My 2020 Reading Stacks #9: Giant Leaps for “Antkind”

Antkind!

A book by a filmmaker about film-making and film criticism. What could go wrong?

Previously on Midlife Crisis Crossover:

At the beginning of each year I spend weeks writing year-in-review entries that cover the gamut of my entertainment intake, including capsule reviews for all the books and graphic novels I’ve read. I refrain from devoting entries to full-length book reviews because 999 times out of 1000 I’m finishing a given work decades after the rest of the world is already done and moved on from it.

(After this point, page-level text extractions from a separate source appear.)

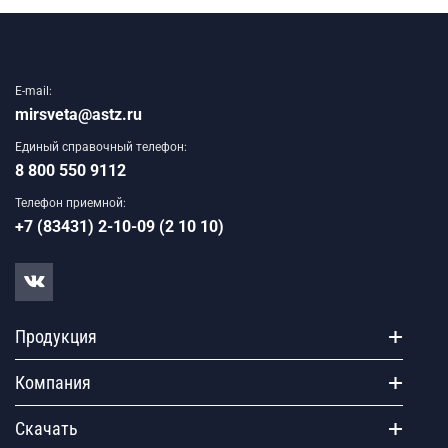
E-mail:
mirsveta@astz.ru
Единый справочный телефон:
8 800 550 9112
Телефон приемной:
+7 (83431) 2-10-09 (2 10 10)
Продукция
Компания
Скачать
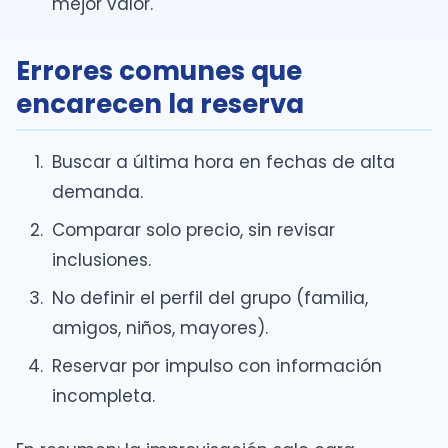
mejor valor.
Errores comunes que
encarecen la reserva
Buscar a última hora en fechas de alta
demanda.
Comparar solo precio, sin revisar
inclusiones.
No definir el perfil del grupo (familia,
amigos, niños, mayores).
Reservar por impulso con información
incompleta.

As time permits and the finished books pile up, I’ll be charting my full list of books, graphic novels, and trade collections I’ve read throughout the year in a staggered, exclusive manner here, for all that’s worth to the outside world. Due to the way I structure my media-consumption time blocks, the list will always feature more graphic novels than works of prose and pure text. Novels and non-pictographic nonfiction will pop up here and there, albeit in a minority capacity for a few different reasons. Triple bonus points to any longtime MCC readers who can tell which items I bought at which comic/entertainment conventions we’ve attended over the past few years.

And now…it’s readin’ time. Again. This time it’s all about one book that consumed a lot of my summer, which worked out because I happened to have some free time in 2020.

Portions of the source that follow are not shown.